SafeDiffusion-R1 is a post-training framework that reduces unsafe content generation in diffusion models through online reinforcement learning. Researchers at Mohamed bin Zayed University of AI and the University of Warwick apply Group Relative Policy Optimization (GRPO) to both negative and positive text prompts while steering CLIP text embeddings toward safe directions in the embedding space, eliminating the need for expensive supervised image-text pairs or specialized reward model fine-tuning.
The approach addresses two longstanding problems in diffusion safety work: data scarcity and catastrophic forgetting. Existing methods require either unsafe-text paired with safe-image ground truth or negative/positive image pairs, which are costly to collect at scale. Offline reinforcement learning and supervised fine-tuning approaches that generate synthetic data offline suffer from quality degradation when the model forgets its original capabilities. SafeDiffusion-R1's online-policy design lets the model learn from diverse prompts, including explicit unsafe content, without losing generation quality.

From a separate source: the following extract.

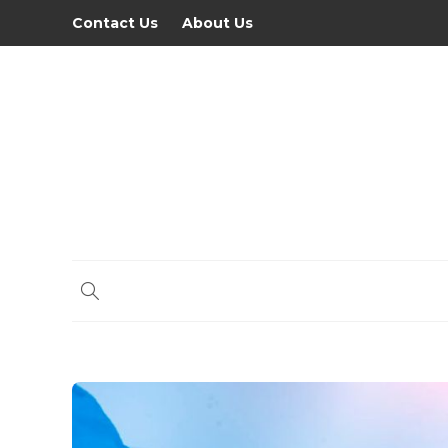
Contact Us
About Us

Tested on Stable Diffusion v1.4, the method reduced inappropriate content to 18.07% (down from 48.9% baseline) and nudity detections to 15 (versus 646 in the unmodified model). Compositional generation quality on GenEval improved from 42.08% to 47.83%. The safety gains generalize to out-of-domain unsafe prompts across seven harm categories without requiring supervised paired data or reward tuning. Code is available on GitHub.